Todavía entretuvo Antonio Ugarte a Su Majestad durante algunos minutos, antes de abandonar la real cámara. Cuando abordaba su carruaje, se sintió henchido de felicidad. Una vez más, había conseguido su propósito con esa especial habilidad que Dios le había concedido. Y no se trataba de empresa pequeña la que podían abordar, sino cofre de gigantescas proporciones, del que podían surgir jugosos beneficios.
Cuando, por fin, quedó de nuevo en soledad, en la mente de Su Majestad Católica solamente tenían cabida las gemas cuajadas en toda la extensión por la maravillosa Cruz de la Conquista.
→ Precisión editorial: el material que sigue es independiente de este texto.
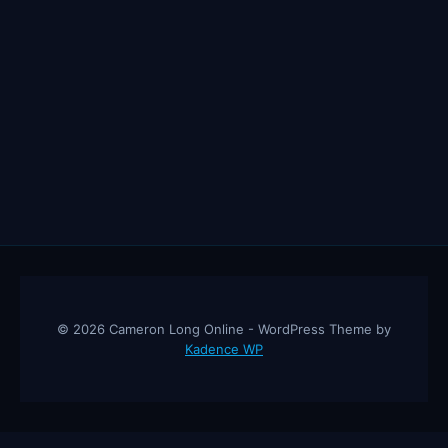
© 2026 Cameron Long Online - WordPress Theme by
Kadence WP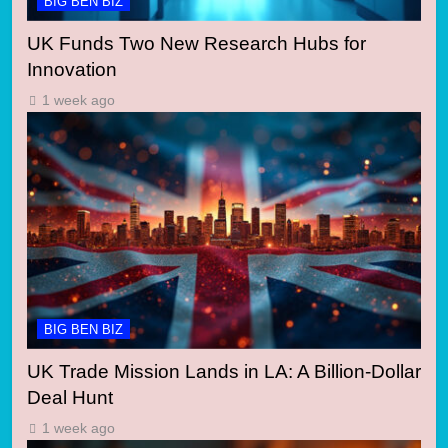
BIG BEN BIZ
UK Funds Two New Research Hubs for
Innovation
1 week ago
BIG BEN BIZ
UK Trade Mission Lands in LA: A Billion-Dollar
Deal Hunt
1 week ago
Su colección de piedras podría multiplicarse y enriquecerse con algunos ejemplares sin posible comparación. La visión de enormes esmeraldas, brillantes y rubíes bailaban en su cerebro, hasta provocarle una generosa sonrisa. Se había olvidado por completo del mal de su pierna y bebía vino con entera satisfacción.